Место было самое подходящее: дом рядом расселили еще не весь, часть помойки скрывали огромные тополя, и, главное, паслось множество крыс. Последнее обстоятельство отчасти гарантировало, что сюда полезет далеко не всякий, он же сам в движениях серых полчищ, на первый взгляд хаотичных, но на самом деле обладавших стройностью и логикой, видел лишь подтверждение гармонии.

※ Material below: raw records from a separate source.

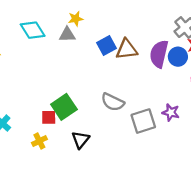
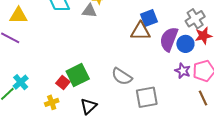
blue square: (106, 46) -> (149, 18), moved
purple star: (171, 112) -> (183, 71), moved
red square: (49, 117) -> (63, 83), turned 32

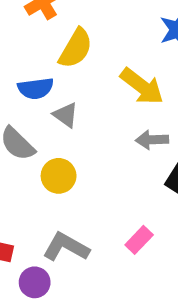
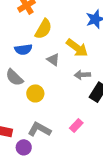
gray triangle: (66, 115) -> (53, 60), moved

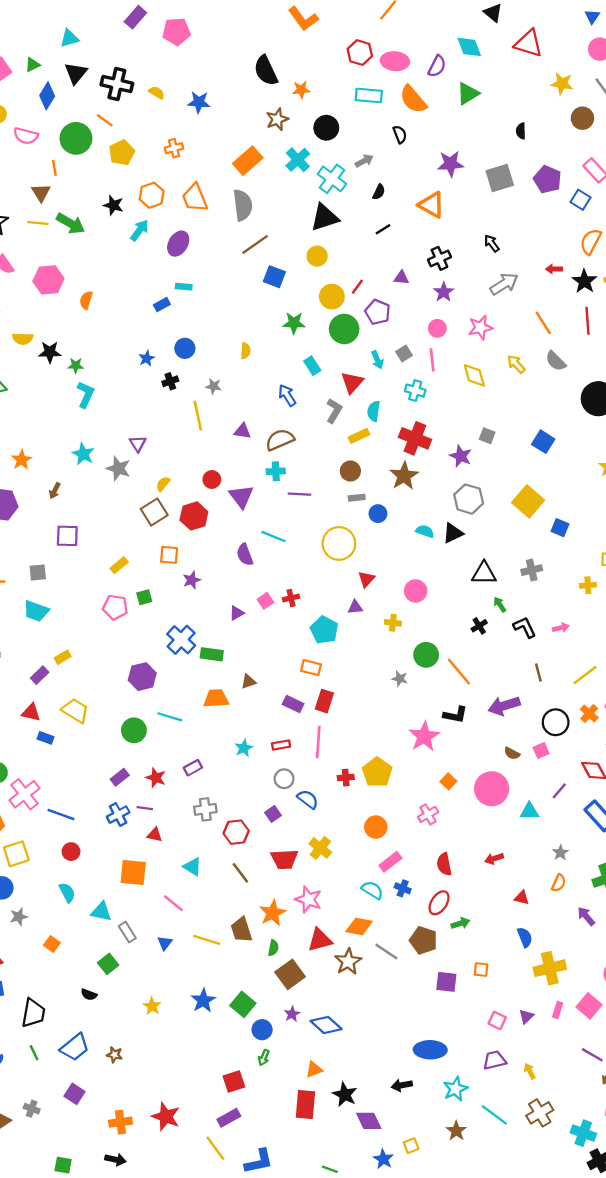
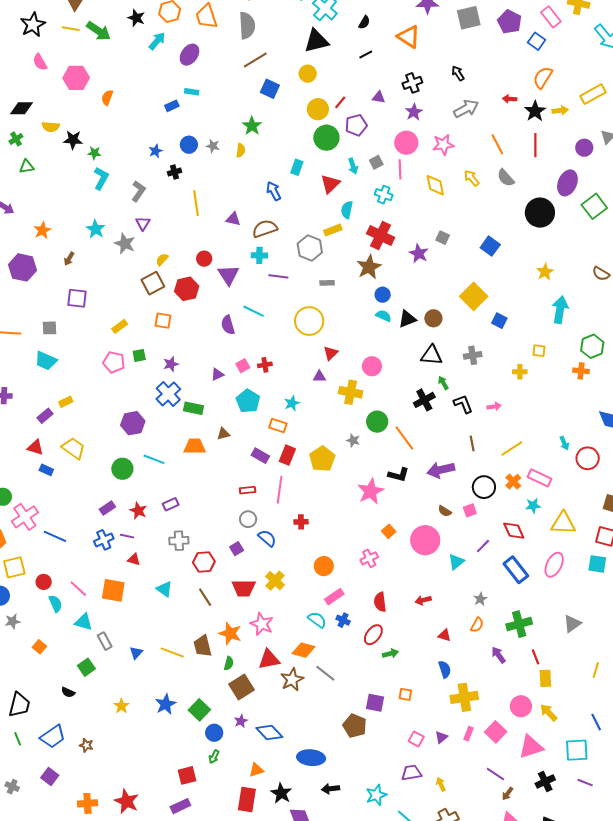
purple pentagon: (378, 312) -> (356, 125), turned 30
green star: (294, 323) -> (252, 126), moved, turned 30
pink circle: (437, 328) -> (406, 143), size x1.5
cyan rectangle: (312, 366) -> (297, 167), turned 49
gray star: (214, 386) -> (213, 146), moved
gray L-shape: (334, 411) -> (138, 191), moved
brown circle: (350, 471) -> (433, 318), moved
gray hexagon: (469, 499) -> (310, 248), moved
blue circle: (378, 514) -> (383, 295), moved
purple star: (192, 580) -> (171, 364), moved
yellow cross: (393, 623) -> (351, 392), size x1.6
black cross: (479, 626) -> (424, 400), size x1.5
cyan pentagon: (324, 630) -> (248, 401), moved
cyan star: (244, 748) -> (292, 403), moved
yellow pentagon: (377, 772) -> (322, 459), moved
cyan triangle: (529, 811) -> (456, 562), turned -42
red circle: (71, 852) -> (44, 582), moved
pink line: (173, 903) -> (78, 589), moved
orange star: (273, 913) -> (230, 633), turned -30
brown pentagon: (423, 940) -> (355, 726), moved
blue ellipse: (430, 1050) -> (311, 758), moved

Данила самозабвенно плавал в зловонии и гнили, лишь изредка протирая линзы противогаза гигиенической салфеткой. Красота разложения, открывавшаяся ему в противоестественно синеватом свете галогенного фонаря, ничуть не уступала красотам подводного мира где-нибудь в Хургаде. Стекло блестело, железо дышало благородной патиной или бархатной ржавчиной, осклизлые отбросы образовывали водоросли и сталактиты, черными дырами в иной мир вспыхивали крысиные глаза, рассыпанные кругом, как звезды. В этом мире не было ни лжи, ни обмана, ни предательств; никто не бросал здесь маленького Даньку, не бил, не заражал нехорошими болезнями, не унижал. Все было честно, главное – не напороться на что-нибудь и не порвать ОЗК. Впрочем, с опытом Данила научился шестым чувством вычислять все возможные опасности и легко избегал их. И, словно в благодарность за это, помойки никогда не подводили его.

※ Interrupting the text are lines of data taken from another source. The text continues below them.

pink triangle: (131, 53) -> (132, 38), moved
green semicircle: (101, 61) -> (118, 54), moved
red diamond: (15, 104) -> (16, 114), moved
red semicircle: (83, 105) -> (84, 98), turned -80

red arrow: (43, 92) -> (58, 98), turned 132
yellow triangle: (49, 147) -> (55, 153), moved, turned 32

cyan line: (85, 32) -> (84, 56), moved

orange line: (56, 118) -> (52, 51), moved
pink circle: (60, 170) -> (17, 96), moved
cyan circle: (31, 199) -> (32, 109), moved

Наконец-то он полностью забыл и об альбоме Гиппиус, и о письмах Сусловой, и об Аполлинарии – наконец-то он просто жил. Он дышал и двигался в одном ритме со сложной жизнью искаженного мира людей. В принципе, чем этот исторгнутый и отторгнутый мир отличался от мира купли-продажи, в котором ему приходилось жить, – от мира истории, в котором он мог грезить? Да ничем. Ничем.
Данила протянул руку, погрузив ее во что-то синевато-бесформенное, и пошевелил пальцами. От его движения в разные стороны лениво поползли крошечные белые существа. Что это? Дохлая кошка или собака?

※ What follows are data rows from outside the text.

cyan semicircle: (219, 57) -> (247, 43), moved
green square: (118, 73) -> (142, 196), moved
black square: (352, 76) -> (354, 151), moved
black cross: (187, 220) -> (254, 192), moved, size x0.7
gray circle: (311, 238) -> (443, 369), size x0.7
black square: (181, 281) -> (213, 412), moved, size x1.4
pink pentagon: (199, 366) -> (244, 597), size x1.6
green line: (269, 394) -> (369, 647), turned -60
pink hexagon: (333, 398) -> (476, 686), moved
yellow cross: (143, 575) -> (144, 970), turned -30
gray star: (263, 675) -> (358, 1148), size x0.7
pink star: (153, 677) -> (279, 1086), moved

тотчас вспомнился ему Заболоцкий[98], и Данила виновато потянул руку назад. Тут его большой палец задело что-то твердое. Он прошелся пальцами по дну контейнера, как пианист по клавишам, и ему ответили маленькие плотные кусочки. Расставив пальцы пошире, чтобы ничего не упустить, Данила нежно свел их в ладонь и вынул нечто, попавшееся ему в руку, на свет фонаря.
На зеленой резине перчатки лежала легкая кучка металлических треугольничков с вкраплениями чего-то желтоватого. Для железа связка было слишком легкой. Но раздумывать в таких ситуациях нельзя: надо или бросать найденное и никогда о нем не вспоминать, или не испытывать судьбу и немедленно вылезать на поверхность, забирая находку. Данила всегда предпочитал второе – и редко обманывался.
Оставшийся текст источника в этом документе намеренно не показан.